In the "Fi" climate type, all months have an average temperature below 0 °C, this is the region of the vast deserts of perpetually frozen Ocean in the North Pole, and the permanent ice plateaus of Antarctica and Greenland.
Highland climates are those in which altitude plays a role in determining climate classification. Specifically, this would apply if correcting the average temperature of each month to a sea-level value using the formula of adding 5.6 °C (10.1 °F) for each 1,000 meters (3,300 ft) of elevation would result in the climate fitting into a different thermal group than that into which the actual monthly temperatures place it.
Sometimes G is used instead of H if the above is true and the altitude is between 500 and 2,500 meters (1,600 and 8,200 ft), but the G or H is placed in front of the applicable thermal letter rather than replacing it. The second letter used reflects the corrected monthly temperatures, not the actual monthly temperatures. G stands for glacier for instances.

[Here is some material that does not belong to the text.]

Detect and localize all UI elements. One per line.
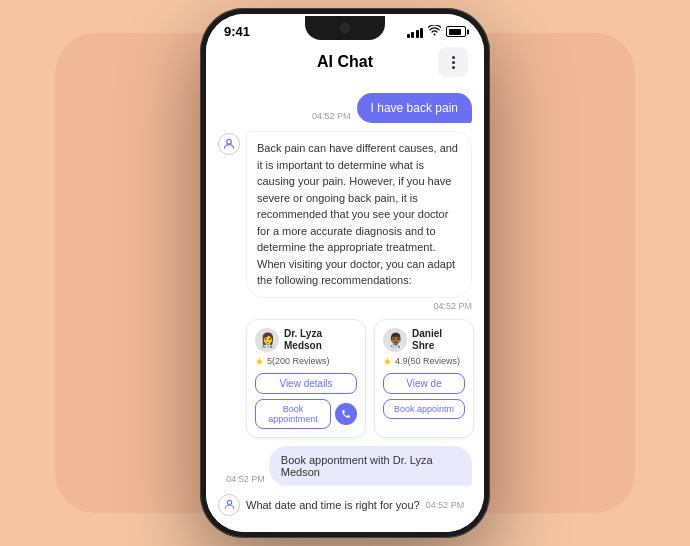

An option exists to include information on both the warmest and coldest months for every climate by adding a third and fourth letter, respectively. The letters used conform to the following scale:
Examples of the resulting designations include BWil for Riyadh, Saudi Arabia; BWhb for Aswan, Egypt; Awha for Surabaya, Indonesia; Cfak for Tokyo; Csll for San Francisco , California ; Cfhk for Dallas, Texas , U.S.; DObk for London; EClc for Arkhangelsk, Russia; FTkd for Utqiagvik, Alaska, U.S.; Cfbl for Melbourne, Australia ; and FIce for Vostok Station in Antarctica.